WHEREAS, the Company has adopted the Team, Inc. 2018 Equity Incentive Plan (the “Plan”) pursuant to which Restricted Stock Units may be granted; and

WHEREAS, the Company has determined that it is appropriate to grant of a one-time award of Restricted Stock Units in connection with the Grantee’s ongoing of employment with the Company to provide an incentive for the Grantee to remain employed by the Company until the third anniversary of the Grant Date; and

WHEREAS, the Committee desires to grant such award of Restricted Stock Units pursuant to the Plan and on the terms and conditions set forth herein.

NOW, THEREFORE, the parties hereto, intending to be legally bound, agree as follows:

1.    Grant of Performance Units. Pursuant to Section 11 of the Plan, the Company hereby grants to the Grantee an Award of 465,909 performance-based Restricted Stock Units (the “Award”), which shall become vested based on (i) the Grantee’s continued employment with the Company, and (ii) the attainment of the Performance Criteria designated in Section 2 and Exhibit A. Each performance-based Restricted Stock Unit (a “PSU”) subject to the Award represents the right to receive one Share, subject to the terms and conditions set forth in this Agreement and the Plan.

2.    Performance Period. The Award’s performance period (the “Performance Period”) is the period commencing on the Grant Date and ending on May 12, 2024. Upon the expiration of the Performance Period, any PSUs that remain outstanding and unvested as of the last day of the Performance Period shall be automatically forfeited and neither the Company nor any Affiliate shall have any further obligations to the Grantee under this Agreement.

3.    Vesting of PSUs. The PSUs are subject to forfeiture until they vest. The forfeiture provision shall lapse with respect to the PSUs on the dates the Performance Milestone and the Time Milestone, as applicable, each as outlined on Exhibit A, are both satisfied (each, a “Vesting Date”).

4.    Effect of a Change in Control.

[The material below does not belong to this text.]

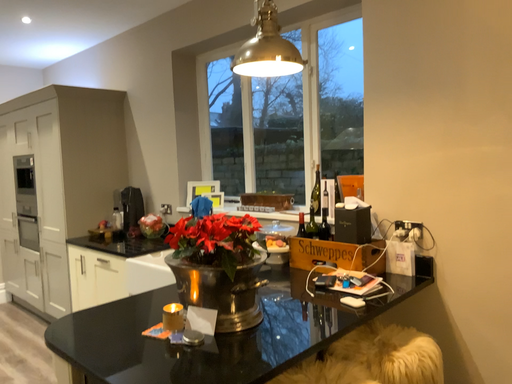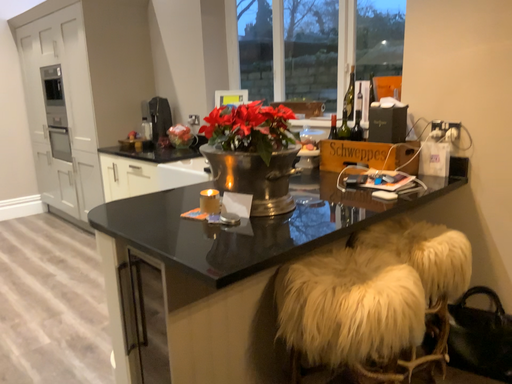 Question: How did the camera likely rotate when shooting the video?

Choices:
 (A) rotated upward
 (B) rotated downward

Answer: (B)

If there is a Change in Control during the Performance Period, the following provisions, inclusive of the provisions in Exhibit “A”, shall apply:

(a)    All unvested PSUs outstanding immediately prior to the Change in Control for which the applicable Performance Milestone is achieved as of the date the Change in Control occurs shall continue to be outstanding and shall become vested upon attainment of the applicable Time Milestone.

(b)    Any unvested PSUs outstanding immediately prior to the Change in Control for which the Performance Milestone is not achieved as of the date the Change in Control occurs shall be automatically forfeited upon the occurrence of the Change in Control.

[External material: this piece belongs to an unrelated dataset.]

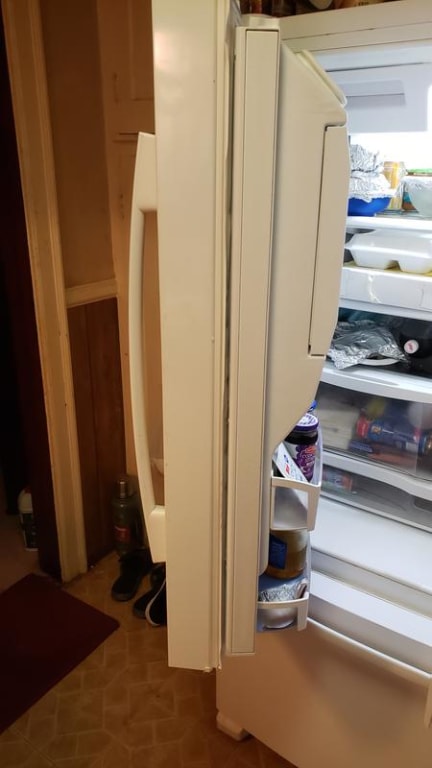 Where is `rug`? rug is located at coordinates (43, 634).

(c)    Notwithstanding any provision of the Plan or this Award Agreement, the Time Milestone shall be immediately satisfied for each unvested PSU if, during the twelve (12) month period immediately



following the Change in Control, the Grantee’s employment with the Company ceases due to either (i) Involuntary Separation from Service Without Cause, or (ii) Voluntary Separation from Service for Good Reason, as each term is defined in the Team, Inc. Senior Management Compensation and Benefits Continuation Policy, effective May 12, 2020 (the “Severance Policy”).

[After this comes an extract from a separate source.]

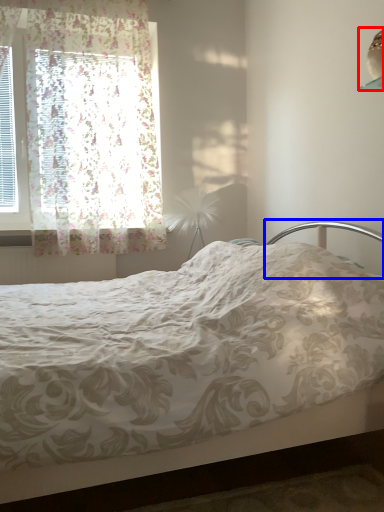 Question: Which object is closer to the camera taking this photo, lamp (highlighted by a red box) or headboard (highlighted by a blue box)?

Choices:
 (A) lamp
 (B) headboard

Answer: (B)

5.    Settlement of PSUs. The Company shall cause the issuance and delivery of the Shares underlying vested PSUs as soon as practicable after the Vesting Date for such PSUs and in any event within thirty (30) days after such Vesting Date; provided, however, that such delivery shall be deemed effected for all purposes when a stock transfer agent shall have deposited such Shares according to the delivery instructions; and provided further that if any law, regulation or order of the Securities and Exchange Commission or other body having jurisdiction shall require the Company or the Grantee to take any action in connection with the delivery of the Shares, then the date on which such delivery shall be deemed to have occurred shall be extended for the period necessary to take and complete such action, it being understood that the Company shall have no obligation to take and complete any such action. Notwithstanding the preceding, the Committee may, in its sole discretion, direct the Company to satisfy some or all of its obligations under this Section 5 by making a cash payment to Grantee in an amount equal to the value of the Shares that otherwise would have been delivered under this Section 5.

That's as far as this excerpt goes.